Content starts
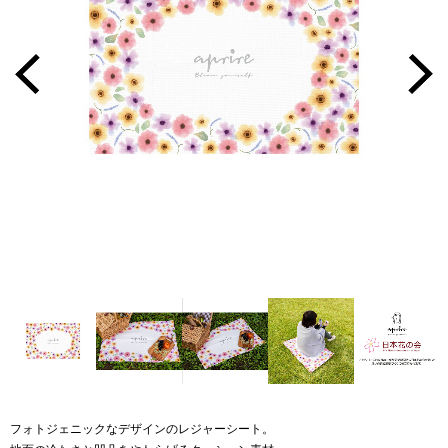
フォトジェニックなデザインのレジャーシート。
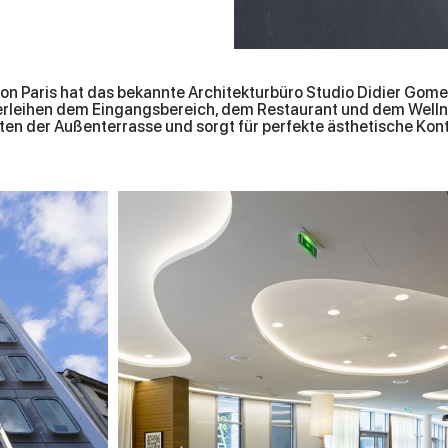
n Paris hat das bekannte Architekturbüro Studio Didier Gomez 
verleihen dem Eingangsbereich, dem Restaurant und dem Welln
en der Außenterrasse und sorgt für perfekte ästhetische Kon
Content ends
## Problem
Leave the pictures out and output the rest of the data word for word.

## The answer
フォトジェニックなデザインのレジャーシート。
n Paris hat das bekannte Architekturbüro Studio Didier Gomez 
verleihen dem Eingangsbereich, dem Restaurant und dem Welln
en der Außenterrasse und sorgt für perfekte ästhetische Kon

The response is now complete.